I have been back on track lately with exercise and eating better. I'll be the first to admit it's not easy but as a healthy lifestyle becomes habit and you notice you look and feel better, it won't be such a chore. I find it just as hard as you do to eat several servings of fruits and vegetables a day. That's why I promote eating just 3 servings for now. If you can reach that goal, you will have made a big difference in your diet. Try to eat just one piece of fruit each day, an apple or a banana. Eat two vegetables at dinner and there you have it. A serving size of fruits or veggies is 1/2 cup, one whole piece of fruit or 1 cup of leafy vegetables like spinach. If you eat a nice large salad with plenty of tomatoes, carrots, cucumbers, bell pepper and spinach in it, you probably have 3 servings right there. Just remember to go easy on the dressing. And remember, french fries do not count.
Here is a recipe for a really simple soup your family will enjoy on these cold winter nights and they won't even mind getting in a serving of vegetables.

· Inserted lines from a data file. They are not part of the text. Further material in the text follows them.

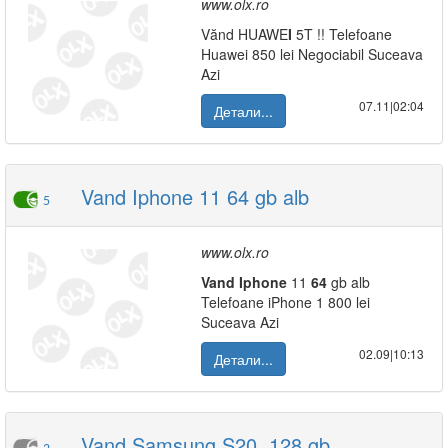
www.olx.ro
Vănd HUAWE
I
5T !! Telefoane
Huawei 850 lei Negociabil Suceava
Azi
07.11|02:04
Детали...
Vand Iphone 11 64 gb alb
5
www.olx.ro
Vand
I
phone
11
64
gb alb
Telefoane iPhone 1 800 lei
Suceava Azi
02.09|10:13
Детали...
Vand Samsung S20, 128 gb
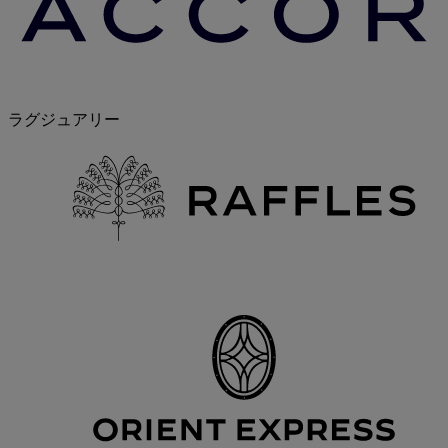
ラグジュアリー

My sister refers to this a rotel dip with veggies.
Cheesy Vegetable Soup
Makes 4 large servings
4 cups of low sodium chicken broth
1 can of Rotel, hot as you like it
2 lbs. frozen mixed vegetables
2 cups of Velveeta cheese or 1/2
1 cup of your favorite pasta, preferably whole wheat
Bring the broth and rotel to a boil in a large pot. Add frozen vegetables and let simmer 15 minutes. Add pasta and cook 5 to 7 minutes or until al dente. Add cheese and stir till melted. Serve with a nice crusty whole grain bread or some sourdough. Add a spinach salad and you've really packed in some vegetables for the day.